Tableau 16 : Concentrations en iode dans l’eau du sol (µg/L). Echantillons du nord est indien

(Longvah et Deosthale, 1998) et à Hyderebad (Mahesh en 1993)

La carence secondaire est due à des facteurs modifiant l’utilisation de l’iode par l’organisme, des facteurs anti-thyroïdiens (ou goitrogènes) ou encore une maladie thyroïdienne.
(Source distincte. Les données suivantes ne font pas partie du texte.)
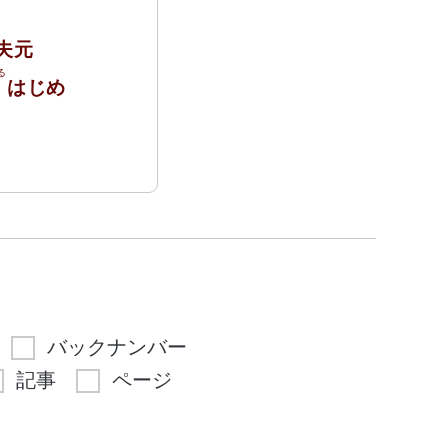
夫元
光
はじめ
バックナンバー
記事
ページ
Les facteurs goitrogènes sont des facteurs extérieurs comme la consommation d’isoflavones oestrogéniques, ou polluants comme le perchlorate, les nitrates et le thiocyanate.

Les isoflavones oestrogéniques sont les protéines de soja. Elles sont souvent utilisées pour soulager les femmes des symptômes de la ménopause, pour nourrir le bétail (consommé par la suite) et pour remplacer la viande dans certains régimes. Ce sont des molécules fréquemment retrouvées.

En 1971, Hemken et al montrent que le soja contient une molécule goitrogène : Des veaux goitreux sont nés de vaches nourries avec de l’ensilage de maïs, d’orge et de soja dans le Maryland (EU), zone non carencée en iode (l’alimentation des vaches avait une concentration en iode supérieure aux recommandations officielles). Il a été distribué à deux groupes de bétail le même fourrage mais deux sources de protéines différentes : l’une provenant de graines de soja et l’autre de graines de coton et de l’urée.

Le groupe des vaches nourries à base de soja a donné naissance à des veaux goitreux. La nature goitrogénique du soja a donc été prouvée.

On a ensuite analysé l’extrait de soja et identifié les deux isoflavones génistéïne et daidzéïne comme composants principaux (en comparaison directe avec les isoflavones de référence). En présence d’ion iodure, la génistéine et la daidzéïne ont bloqué l’iodation de la tyrosine par la thyroperoxydase en créant des mono, di et tri-iodo-isoflavones.

La CI50 (Concentration inhibitrice médiane) en génistéine et daidzéine de l’action de la thyroperoxydase est d’environ 1 à 10 µM, ce qui est en rapport avec les concentrations retrouvées dans le plasma de personnes consommant du soja (environ 1 µM). [42]

Une partie de l’Avis de l’ANSES est consacrée à la consommation de phyto-estogènes pendant la grossesse, en se basant sur le rapport « Sécurité et bénéfices des phyto-estrogènes apportés par l’alimentation – Recommandations » (AFSSA en 2005). La consommation de phyto-oestrogènes doit être limitée chez la femme enceinte et une supplémentation en iode est conseillée en raison de la diminution de l’absorption de l’iode. Un Avis de l’ANSES en 2011, relatif à l’évaluation des risques liés aux substances à but nutritionnel ou physiologique dans l’objectif de restreindre ou interdire leur emploi dans les denrées alimentaires, confirme les recommandations de l’AFFSA. Au-delà d’1 mg par kilogramme de poids corporel par jour de phyto-estrogènes, des effets indésirables pour le fœtus sont susceptibles d’apparaitre (augmentation du risque de cancer du testicule ou du sein à l’avenir). Pour ce qui est de la baisse d’absorption de l’iode en présence de estrogènes, le groupe de travail « phyto-estrogène » propose une supplémentation en iode d’environ 125 µg/j (sous forme de sel iodé ou de complexes polyvitaminiques) afin d’éviter une carence.